◆ TASK REQUIREMENTS ◆
Retyping the records exactly, down to the last line, is the whole job.

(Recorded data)
________________________________________

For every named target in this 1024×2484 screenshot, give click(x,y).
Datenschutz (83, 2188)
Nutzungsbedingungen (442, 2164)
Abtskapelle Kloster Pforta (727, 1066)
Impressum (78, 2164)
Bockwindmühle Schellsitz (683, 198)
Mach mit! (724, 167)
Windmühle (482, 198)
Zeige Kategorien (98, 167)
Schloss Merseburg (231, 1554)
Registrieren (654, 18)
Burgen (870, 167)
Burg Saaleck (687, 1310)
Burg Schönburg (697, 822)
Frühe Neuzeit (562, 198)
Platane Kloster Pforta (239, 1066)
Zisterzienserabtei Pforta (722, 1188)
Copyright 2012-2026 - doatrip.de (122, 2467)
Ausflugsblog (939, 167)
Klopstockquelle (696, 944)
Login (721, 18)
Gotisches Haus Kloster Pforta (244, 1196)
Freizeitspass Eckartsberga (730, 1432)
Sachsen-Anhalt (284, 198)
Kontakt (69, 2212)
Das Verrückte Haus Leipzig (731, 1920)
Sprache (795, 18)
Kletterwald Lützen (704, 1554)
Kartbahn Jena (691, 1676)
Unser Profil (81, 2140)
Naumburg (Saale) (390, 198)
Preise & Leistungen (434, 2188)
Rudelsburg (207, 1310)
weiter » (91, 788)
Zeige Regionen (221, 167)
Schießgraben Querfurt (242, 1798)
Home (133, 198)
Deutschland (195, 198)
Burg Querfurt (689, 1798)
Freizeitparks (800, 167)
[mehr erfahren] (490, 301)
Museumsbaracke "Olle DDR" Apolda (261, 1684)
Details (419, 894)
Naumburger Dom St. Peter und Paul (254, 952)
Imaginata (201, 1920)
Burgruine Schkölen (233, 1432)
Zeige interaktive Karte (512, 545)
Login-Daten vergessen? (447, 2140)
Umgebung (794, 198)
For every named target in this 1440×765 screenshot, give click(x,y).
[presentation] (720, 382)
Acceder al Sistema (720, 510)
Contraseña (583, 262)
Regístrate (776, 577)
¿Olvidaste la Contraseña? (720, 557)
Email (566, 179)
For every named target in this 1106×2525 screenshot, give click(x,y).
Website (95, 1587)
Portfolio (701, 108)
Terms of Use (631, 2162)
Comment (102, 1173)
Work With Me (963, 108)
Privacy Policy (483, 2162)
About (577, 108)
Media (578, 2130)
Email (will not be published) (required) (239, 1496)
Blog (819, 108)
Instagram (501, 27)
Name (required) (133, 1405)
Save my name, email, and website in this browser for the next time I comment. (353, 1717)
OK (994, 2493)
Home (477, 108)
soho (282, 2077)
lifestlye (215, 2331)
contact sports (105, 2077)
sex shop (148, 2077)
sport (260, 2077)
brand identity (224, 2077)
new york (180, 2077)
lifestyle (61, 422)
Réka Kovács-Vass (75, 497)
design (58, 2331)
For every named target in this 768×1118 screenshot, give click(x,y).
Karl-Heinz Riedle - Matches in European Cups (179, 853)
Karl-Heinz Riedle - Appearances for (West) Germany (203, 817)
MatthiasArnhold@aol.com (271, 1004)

________________________________________

◆ TASK ANSWER ◆
For every named target in this 1024×2484 screenshot, give click(x,y).
Datenschutz (83, 2188)
Nutzungsbedingungen (442, 2164)
Abtskapelle Kloster Pforta (727, 1066)
Impressum (78, 2164)
Bockwindmühle Schellsitz (683, 198)
Mach mit! (724, 167)
Windmühle (482, 198)
Zeige Kategorien (98, 167)
Schloss Merseburg (231, 1554)
Registrieren (654, 18)
Burgen (870, 167)
Burg Saaleck (687, 1310)
Burg Schönburg (697, 822)
Frühe Neuzeit (562, 198)
Platane Kloster Pforta (239, 1066)
Zisterzienserabtei Pforta (722, 1188)
Copyright 2012-2026 - doatrip.de (122, 2467)
Ausflugsblog (939, 167)
Klopstockquelle (696, 944)
Login (721, 18)
Gotisches Haus Kloster Pforta (244, 1196)
Freizeitspass Eckartsberga (730, 1432)
Sachsen-Anhalt (284, 198)
Kontakt (69, 2212)
Das Verrückte Haus Leipzig (731, 1920)
Sprache (795, 18)
Kletterwald Lützen (704, 1554)
Kartbahn Jena (691, 1676)
Unser Profil (81, 2140)
Naumburg (Saale) (390, 198)
Preise & Leistungen (434, 2188)
Rudelsburg (207, 1310)
weiter » (91, 788)
Zeige Regionen (221, 167)
Schießgraben Querfurt (242, 1798)
Home (133, 198)
Deutschland (195, 198)
Burg Querfurt (689, 1798)
Freizeitparks (800, 167)
[mehr erfahren] (490, 301)
Museumsbaracke "Olle DDR" Apolda (261, 1684)
Details (419, 894)
Naumburger Dom St. Peter und Paul (254, 952)
Imaginata (201, 1920)
Burgruine Schkölen (233, 1432)
Zeige interaktive Karte (512, 545)
Login-Daten vergessen? (447, 2140)
Umgebung (794, 198)
For every named target in this 1440×765 screenshot, give click(x,y).
[presentation] (720, 382)
Acceder al Sistema (720, 510)
Contraseña (583, 262)
Regístrate (776, 577)
¿Olvidaste la Contraseña? (720, 557)
Email (566, 179)
For every named target in this 1106×2525 screenshot, give click(x,y).
Website (95, 1587)
Portfolio (701, 108)
Terms of Use (631, 2162)
Comment (102, 1173)
Work With Me (963, 108)
Privacy Policy (483, 2162)
About (577, 108)
Media (578, 2130)
Email (will not be published) (required) (239, 1496)
Blog (819, 108)
Instagram (501, 27)
Name (required) (133, 1405)
Save my name, email, and website in this browser for the next time I comment. (353, 1717)
OK (994, 2493)
Home (477, 108)
soho (282, 2077)
lifestlye (215, 2331)
contact sports (105, 2077)
sex shop (148, 2077)
sport (260, 2077)
brand identity (224, 2077)
new york (180, 2077)
lifestyle (61, 422)
Réka Kovács-Vass (75, 497)
design (58, 2331)
For every named target in this 768×1118 screenshot, give click(x,y).
Karl-Heinz Riedle - Matches in European Cups (179, 853)
Karl-Heinz Riedle - Appearances for (West) Germany (203, 817)
MatthiasArnhold@aol.com (271, 1004)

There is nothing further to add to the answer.